LONDON • Manchester City were prepared to pursue a long-term campaign of aggressive legal action, if Uefa pursued punishment of the English club for breaking the European football governing body's financial fair play rules (FFP).
Gianni Infantino, the current Fifa president, was involved in negotiations that led to two of the world's richest football clubs, City and France's Paris Saint-Germain, agreeing favourable settlements, according to documents released by Der Spiegel as part of a Football Leaks series on Friday.
Among the thousands of documents reviewed by Reuters was an e-mail sent by City lawyer Simon Cliff. It described an exchange between Khaldoon Al-Mubarak and Infantino who, as general secretary of Uefa in 2014, was within his rights to contact the City chairman over the negotiations.
"Khaldoon said he would rather spend 30 million on the 50 best lawyers in the world to sue them for the next 10 years," Cliff wrote, adding that this was a chance "to avoid the destruction of their rules and organisation".
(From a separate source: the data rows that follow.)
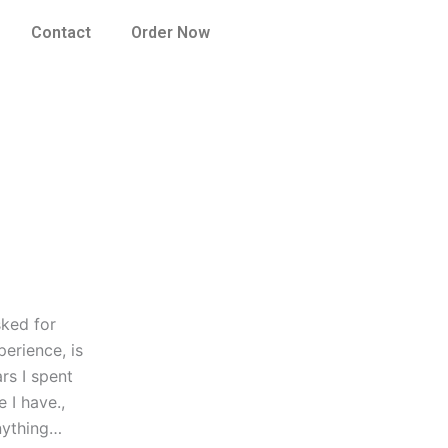
Contact
Order Now
sked for
perience, is
ars I spent
 I have.,
anything…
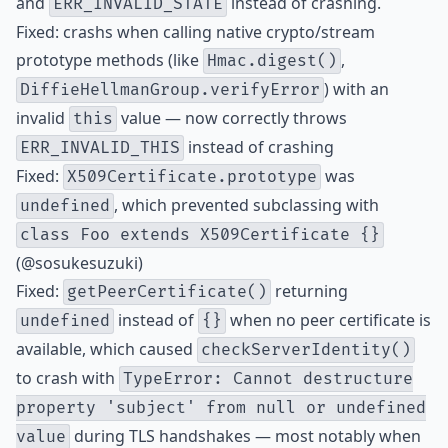
and
instead of crashing.
ERR_INVALID_STATE
Fixed: crashs when calling native crypto/stream
prototype methods (like
,
Hmac.digest()
) with an
DiffieHellmanGroup.verifyError
invalid
value — now correctly throws
this
instead of crashing
ERR_INVALID_THIS
Fixed:
was
X509Certificate.prototype
, which prevented subclassing with
undefined
class Foo extends X509Certificate {}
(@sosukesuzuki)
Fixed:
returning
getPeerCertificate()
instead of
when no peer certificate is
undefined
{}
available, which caused
checkServerIdentity()
to crash with
TypeError: Cannot destructure
property 'subject' from null or undefined
during TLS handshakes — most notably when
value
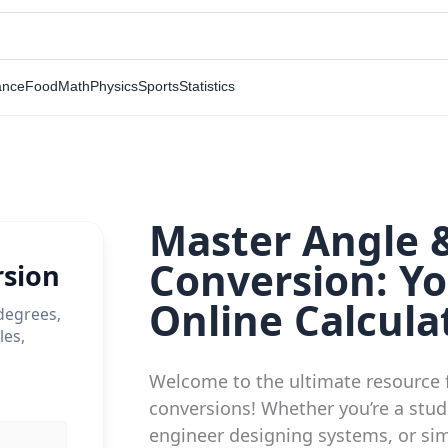
ance
Food
Math
Physics
Sports
Statistics
Master Angle 
Conversion: Yo
rsion
Online Calcula
degrees,
les,
.
Welcome to the ultimate resource 
conversions! Whether you’re a stud
engineer designing systems, or sim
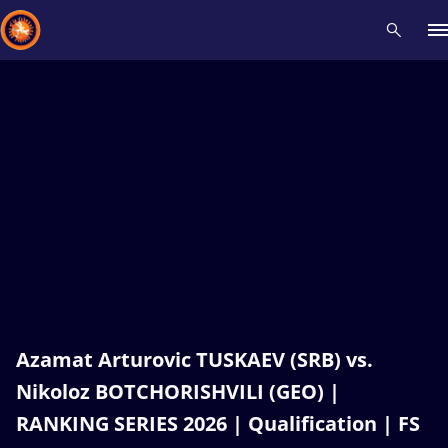
Recent results
All
Athletes
Videos
News
Events
Insti
Type here to search
Azamat Arturovic TUSKAEV (SRB) vs.
Nikoloz BOTCHORISHVILI (GEO) |
RANKING SERIES 2026 | Qualification | FS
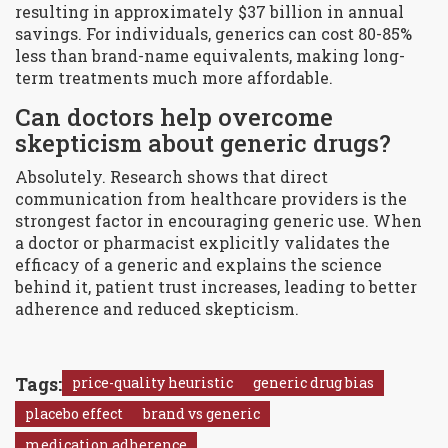
resulting in approximately $37 billion in annual
savings. For individuals, generics can cost 80-85%
less than brand-name equivalents, making long-
term treatments much more affordable.
Can doctors help overcome
skepticism about generic drugs?
Absolutely. Research shows that direct
communication from healthcare providers is the
strongest factor in encouraging generic use. When
a doctor or pharmacist explicitly validates the
efficacy of a generic and explains the science
behind it, patient trust increases, leading to better
adherence and reduced skepticism.
Tags:
price-quality heuristic
generic drug bias
placebo effect
brand vs generic
medication adherence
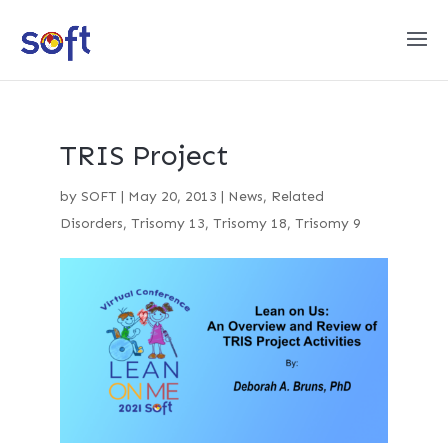
TRIS Project
by
SOFT
|
May 20, 2013
|
News
,
Related
Disorders
,
Trisomy 13
,
Trisomy 18
,
Trisomy 9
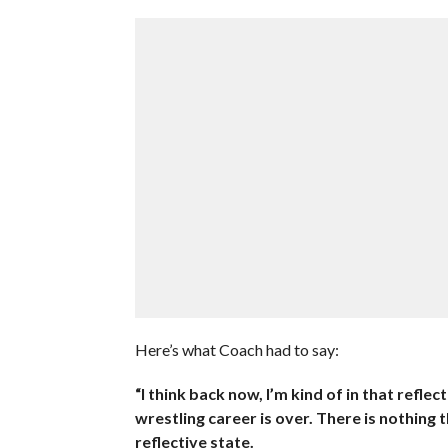
Here’s what Coach had to say:
“I think back now, I’m kind of in that reflec
wrestling career is over. There is nothing
reflective state.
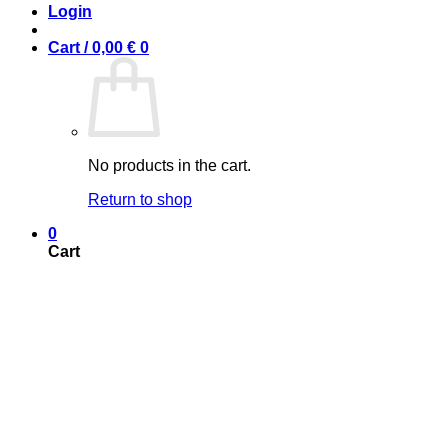
Login
Cart /
0,00
€
0
No products in the cart.
Return to shop
0
Cart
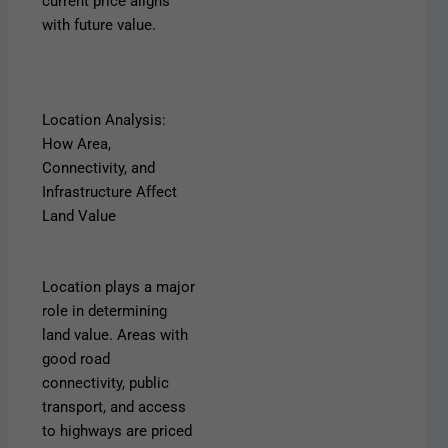
current price aligns
with future value.
Location Analysis:
How Area,
Connectivity, and
Infrastructure Affect
Land Value
Location plays a major
role in determining
land value. Areas with
good road
connectivity, public
transport, and access
to highways are priced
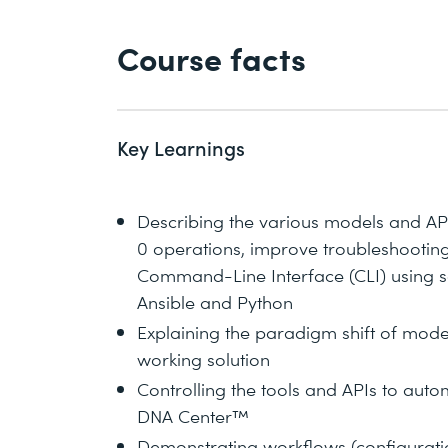
Course facts
Key Learnings
Describing the various models and AP
0 operations, improve troubleshootin
Command-Line Interface (CLI) using sc
Ansible and Python
Explaining the paradigm shift of mode
working solution
Controlling the tools and APIs to au
DNA Center™
Demonstrating workflows (configuration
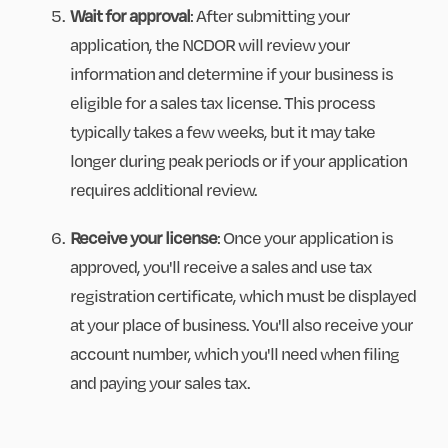
Wait for approval
: After submitting your
application, the NCDOR will review your
information and determine if your business is
eligible for a sales tax license. This process
typically takes a few weeks, but it may take
longer during peak periods or if your application
requires additional review.
Receive your license
: Once your application is
approved, you'll receive a sales and use tax
registration certificate, which must be displayed
at your place of business. You'll also receive your
account number, which you'll need when filing
and paying your sales tax.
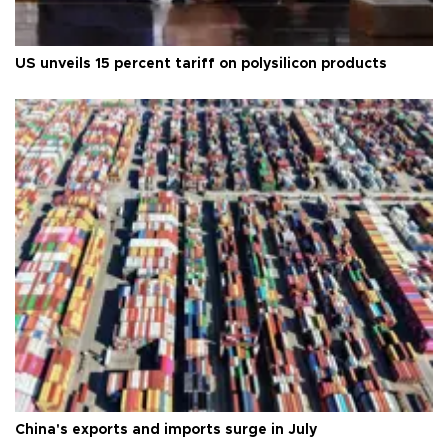
US unveils 15 percent tariff on polysilicon products
China's exports and imports surge in July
Infantino also allegedly spoke about drafting a possible settlement, saying in his e-mail: "You will see that I've sometimes chosen a wording which 'looks' more 'strong'," before signing off with the message "Let's be positive!"
With the ruling family of Abu Dhabi holding a controlling stake in City and PSG effectively owned by the Qatari state, both clubs had struck sponsorship deals with businesses and organisations related to their parent countries.
Investigations conducted by a marketing group, Octagon, on behalf of Uefa found the deals to be grossly overvalued, to the tune of nearly €400 million (S$626 million). According to a report conducted by PricewaterhouseCoopers, as much as 84 per cent of City's "other commercial income" was derived from Abu Dhabi.
Under Uefa's FFP rules, which were then new to the sport, sponsorship deals of the kind struck by City and PSG had been outlawed.
The maximum sanction for such behaviour could be a suspension from European competition.
But, according to the documents, after secret meetings involving both Infantino and then-president of Uefa, Michel Platini, the man who introduced FFP, those charges were never heard by Uefa's Club Financial Control Body.
City and PSG accepted a fine of €60 million each and ultimately agreed to settle for €20 million, roughly a tenth of the sums from which they had benefited on the way to building title-winning teams.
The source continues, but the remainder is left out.